Extract text from html using perl or awk

I am trying to extract text after keywords fron an html file. The keywords are reportLink": , "barcodedSamples": {" , "barcodedSamples": {" . Both the perl and awk run but the output is just the entire index.html not the desired output. Also for the reportLink": only the text after the second / until the third / is needed but I do not think I accounted for that.

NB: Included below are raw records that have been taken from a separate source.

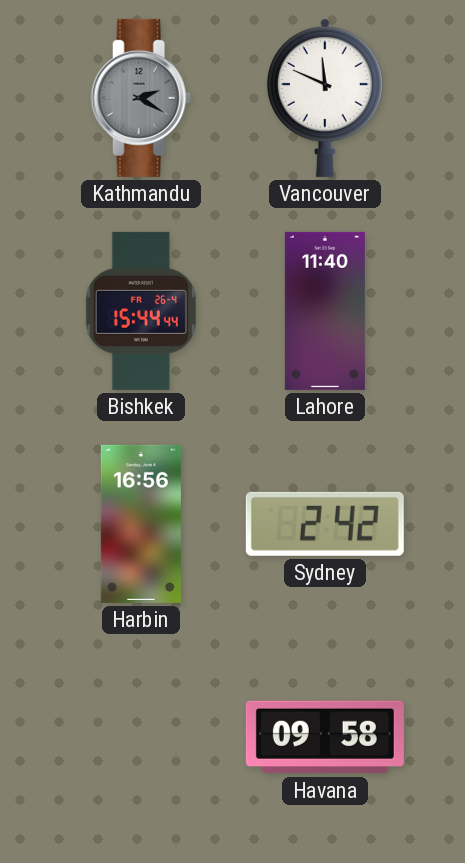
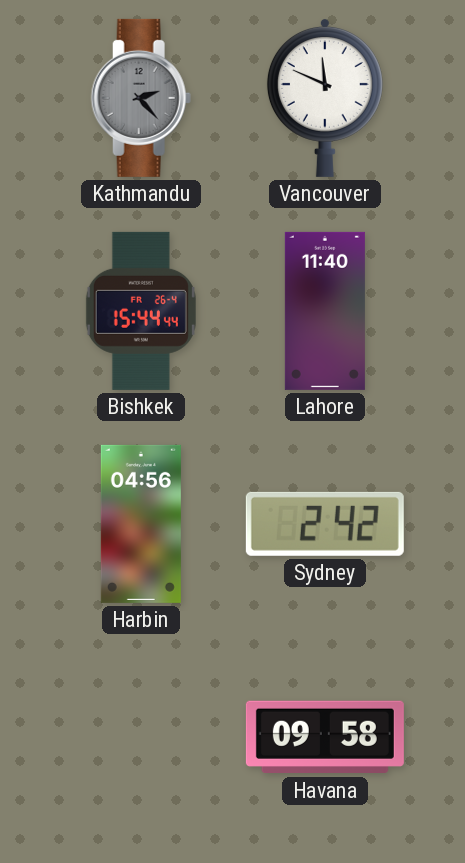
Kathmandu: 2:20 -> 2:23
Harbin: 16:56 -> 04:56
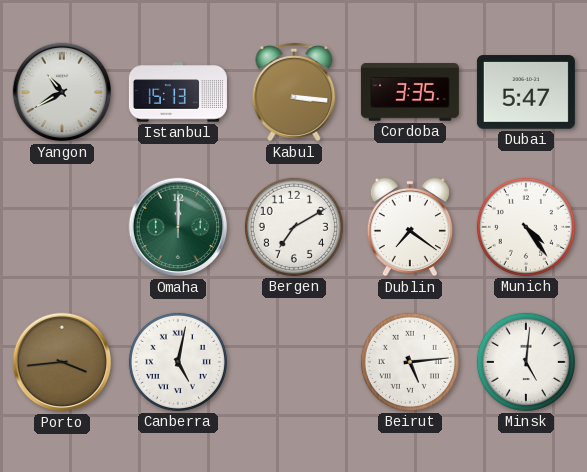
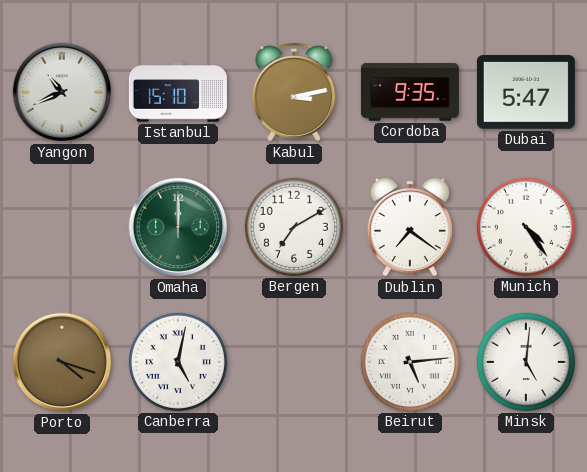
Yangon: 10:40 -> 10:41
Istanbul: 15:13 -> 15:10
Kabul: 3:16 -> 3:13
Cordoba: 3:35 -> 9:35
Porto: 3:44 -> 4:18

Thank you :).

index.html

"reportLink": "/output/Home/Auto_user_S5-00580-5-Medexome_65_030/"", "status": "Completed", "timeStamp": "2016-09-01T18:32:18.000371+00:00"}], {"meta": {"limit": 20, "next": null, "offset": 0, "previous": null, "total_count": 6}, "objects": [{"barcodeId": "IonXpress", "barcodedSamples": {"MEV45": {"barcodeSampleInfo": {"IonXpress_007": {"controlSequenceType": "", "barcodedSamples": {"MEV46": {"barcodeSampleInfo": {"IonXpress_008"
perl -ne 'print if /reportLink":/ /"barcodedSamples": {"/  /{"barcodeSampleInfo": {"/' index.html > out 
awk -v RS='' '/reportLink":/ /"barcodedSamples": {"/  /{"barcodeSampleInfo": {"/' index.html > out

desired output

Auto_user_S5-00580-4-Medexome_65_30
IonXpress_007 MEV45
IonXpress_008 MEV46

We'll need to see the HTML, not just the bit you want.

1 Like

I have attached the full file as it is quite large. Thank you :).

By no stretch of the imagination your awk script will run flawlessly. If the "patterns" were connected with OR operators, and any of them would turn out TRUE, the actual line/record would be printed (the default selected by you). As your file is just ONE line/record, the entire file is printed.

1 Like

Try (as a starting point)

awk -F"[]\":{}, ]*" '
BEGIN   {for (n=split ("reportLink,barcodedSamples,barcodeSampleInfo", T); n>0; n--) SRCH[T[n]] = n
        }
        {for (i=1; i<NF; i++) if ($i in SRCH) print $(i+1)
        }

' /tmp/6784d1473958785-extract-text-html-using-perl-awk-index-html
MEV45
IonXpress_007
IonXpress_008
IonXpress_009
/output/Home/Auto_user_S5-00580-5-Medexome_66_030/
/output/Home/Auto_user_S5-00580-5-Medexome_66_tn_031/
MEV42
IonXpress_004
IonXpress_005
IonXpress_006
/output/Home/Auto_user_S5-00580-4-Medexome_65_028/
/output/Home/Auto_user_S5-00580-4-Medexome_65_tn_029/
MEC1
IonXpress_001
IonXpress_002
IonXpress_003
/output/Home/medex60_8.13.16_027/
/output/Home/reanlzemedex60_023/
/output/Home/Auto_user_S5-00580-2-Medical_Exome_60_014/
/output/Home/Auto_user_S5-00580-2-Medical_Exome_60_tn_015/
MEC1
IonXpress_001
IonXpress_002
IonXpress_003
/output/Home/Medex59_8.11.2016_026/
/output/Home/MEDEX59_8.11-2016_025/
/output/Home/reanalyze59_8.10.16_024/
/output/Home/Auto_user_S5-00580-3-Medical_Exome_59_016/
chipDescription
/output/Home/Auto_user_S5-00580-1-IQOQ_RUN_Sample_2_51_012/
/output/Home/Auto_user_S5-00580-1-IQOQ_RUN_Sample_2_51_tn_013/
chipDescription
/output/Home/Auto_user_S5-00580-0-Test_Fragment_Run_49_010/
/output/Home/Auto_user_S5-00580-0-Test_Fragment_Run_49_tn_011/
1 Like

Thank you very much that gives me a good start :).